So clearly I have been avoiding this part (the blogging part) of my circles duties but I just haven't found the motivation to sit down and write about myself and how I'm doing.
I'm in a weird place. Everything in this season of life is new. New house. New job. New routines. New friends (you guys). And all this NEW is a good kind of NEW. I should be fine. I'm not scared of new. Typically, I'm the kind of person who likes new very much. Who decides on a whim to travel or move somewhere just for the sake of newness. I like when things change and I've thought for so long that I thrive on it. Well here I am in the midst of all this newness and I'm feeling anything but new. I feel Old. Numb. Complacent. I feel like God has been preparing me for this season and now that I'm here, I have no idea what to do with it, or with myself. I'm not grasping on to what he's given me and I'm not striving to see what role he has given me in his story.

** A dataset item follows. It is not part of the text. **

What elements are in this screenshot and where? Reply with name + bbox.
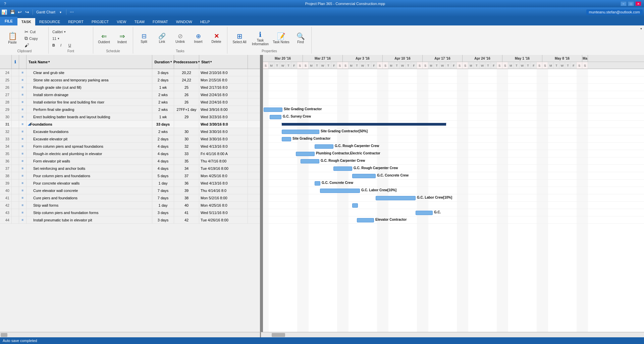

But I want to want more of God. I long to desire his will so much that my agenda no longer matters. I know that God satisfies those who hunger and thirst after him but I need to get to that point. I want to yearn for Him and not be satisfied by anything else.
I guess I want to catch up to the rest of the newness in my life. I want to be made new and in that newness seek God and find him and find myself in him.
Side note: After sitting down to read a lot of your blogs, I felt fuller. As I stepped back from my own life to look at even a few of your stories, it is clear that God is doing his thing and he's so much bigger than I usually give him credit for. Thanks for being so open and real in your posts.